In Egypt -- as is the case nearly everywhere else -- the police and army are what Alexander Hamilton called "correspondent appendages of military establishments." Not every individual soldier or policeman is exceptionally depraved, of course. But the institutional purpose of such establishments is to serve the depraved interests of those who control the State. This is why, as Hamilton pointed out, military bodies (which include police agencies) "have a tendency to destroy ... civil and political rights." Decades of "emergency" rule in Egypt have destroyed whatever trivial substantive differences may once have separated the police from the military.

In the late summer of 1994 I spent a couple of weeks in Cairo covering a United Nations conference on population control. That event attracted thousands of people -- politicians, delegates, lobbyists, activists, and journalists -- from around the world. In anticipation of media scrutiny the Mubarak regime made a considerable effort to prettify itself. The cosmetic changes included issuing brand new white uniforms to the heavily-armed police officers who were deployed in small groups everywhere in downtown Cairo.

I remained in Cairo for a few days after the conference ended. It was my expectation that the departure of the Important People would bring about a change in the security situation. In a sense, I was correct: The white uniforms were put away, and the heavily-armed police who prowled the streets reverted to their standard military attire. Like other visitors, I had assumed that the high-profile police presence was the exception, rather than the rule.

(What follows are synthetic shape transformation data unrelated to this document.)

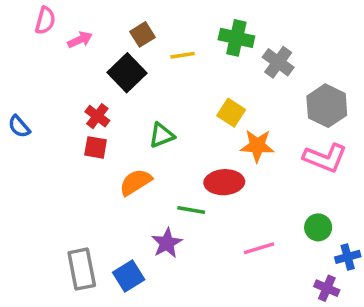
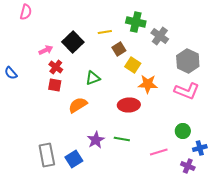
brown square: (143, 34) -> (119, 49), moved
pink arrow: (80, 40) -> (46, 50), moved
green line: (191, 210) -> (122, 139), moved
pink line: (259, 248) -> (159, 152), moved

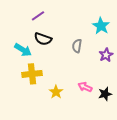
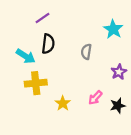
black semicircle: (43, 39) -> (48, 44), turned -102
purple star: (106, 55) -> (119, 72), moved
pink arrow: (85, 87) -> (95, 98), turned -72

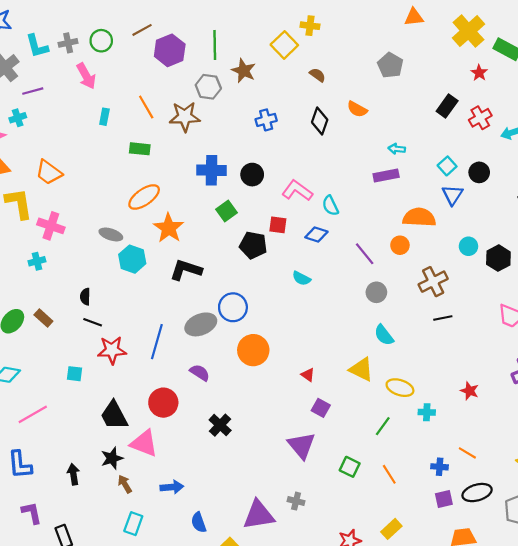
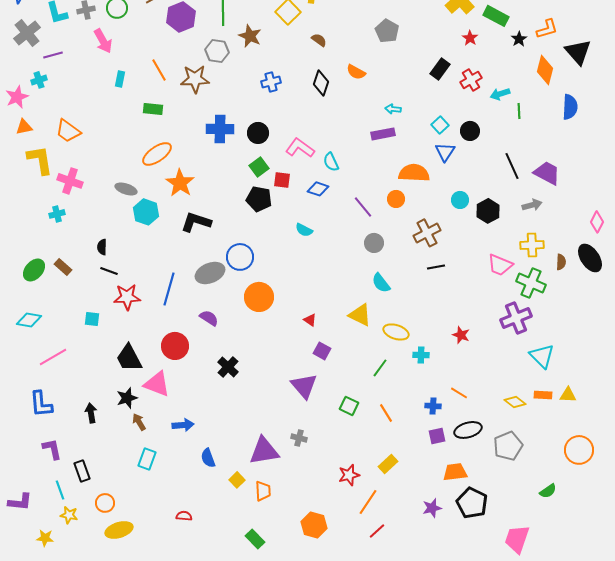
green square: (226, 211) -> (259, 167), moved

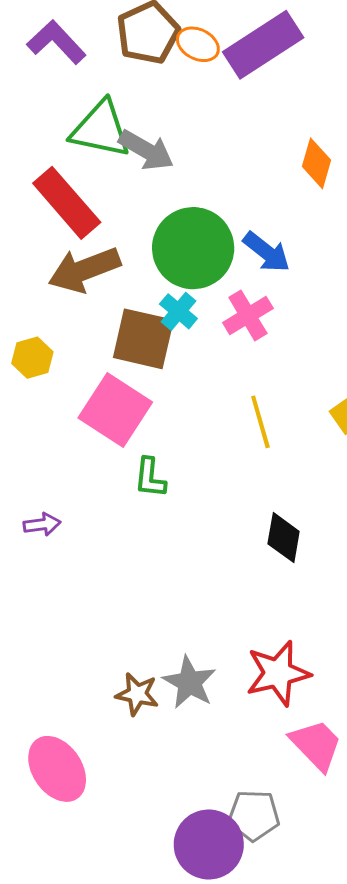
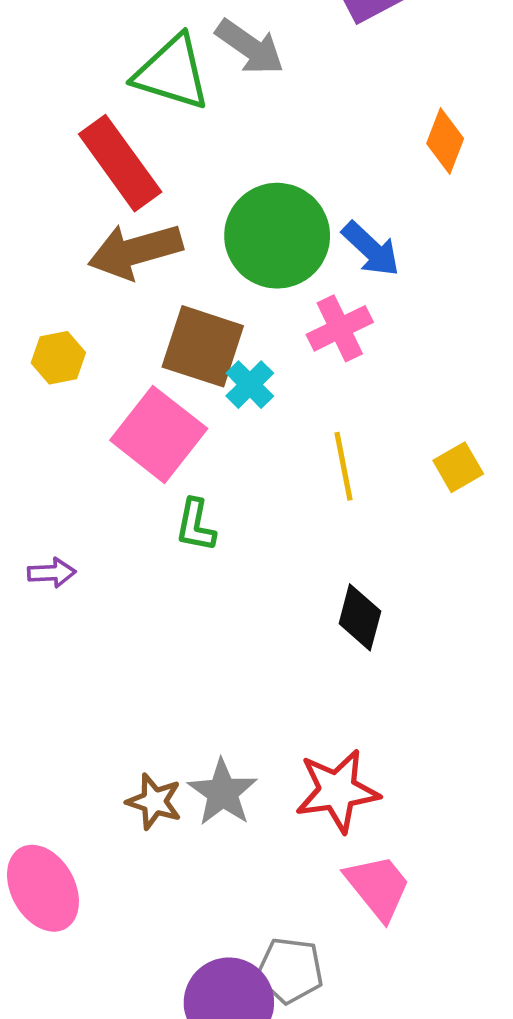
gray arrow: (146, 150) -> (250, 47), moved
cyan cross: (178, 311) -> (250, 385), moved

We were wrong.

The ongoing upheaval in Egypt offers a potent illustration of the fact that government police agencies are instruments of plunder, rather than protection -- and that protection of person and property is best handled privately.

When they weren't beating people in the streets or hauling them off to be murdered, plainclothes thugs from Egypt's Central Security Service (or Mukhabarat) brazenly looted private businesses or provided protection to those who did -- deputized criminals referred to by one protester on the scene as "prisoners who have been released by that bastard Mubarak in return for their services to beat up civilians." Egyptians not employed in the coercive sector responded by creating private anti-looting patrols.

Public loathing of the government's police force is widespread in Egypt, which is a healthy development in any society. However, as Mr. Wahab's comments illustrate, the growing disrepute of Egypt's police organs organs has actually enhanced the stature of the military.

Writes Steve Coll of The New Yorker: "There have been reports that protesters are relieved to see the Army in the streets; no doubt, as in many other like countries, the Army has more credibility than the corrupt and often torture-prone police."

For 31 years, Hosni Mubarak has been a CIA sock puppet ruling through decree while maintaining a pretense of "legitimacy." Mubarak avoided naming a successor, most likely because Washington didn't give him permission to do so. In the terminal crisis of his reign, he has tapped Omar Suleiman, the head of the Mukhabarat secret police, to serve as vice president. Since Suleiman has been running Egypt's apparatus of imprisonment, torture, and murder for decades, this appointment wasn't really a promotion. And in his current position Suleiman would be in charge, even if somebody else is cast in the role of figurehead.

Ian Black, Middle East editor for the London Guardian, points out that Suleiman "is the keeper of Egypt's and the president's secrets, a behind-the-scenes operator who has been intimately involved in the most sensitive issues of national security and foreign policy for nearly 20 years."

Not only was he was the dungeon master and chief persecutor of Egypt's political dissidents, but he also coordinated rendition and torture operations with the CIA. He's also been a dutiful asset of the Pentagon, according to WikiLeaks.

A Foreign Policy profile of Suleiman published two years ago points out that Suleiman was a rent boy for both sides during the Cold War circle-jerk: He attended "the Soviet Union's Frunze Military Academy" while Cairo was a Soviet client, and then "received training at the John F. Kennedy Special Warfare School and Center" at Ft. Bragg in the 1980s. As head of the Mukhabarat, Suleiman was"one of a rare group of Egyptian officials who hold both a military rank ... and a civilian office...." His most important assignment was to monitor "Egypt's security apparatus for signs of internal coups."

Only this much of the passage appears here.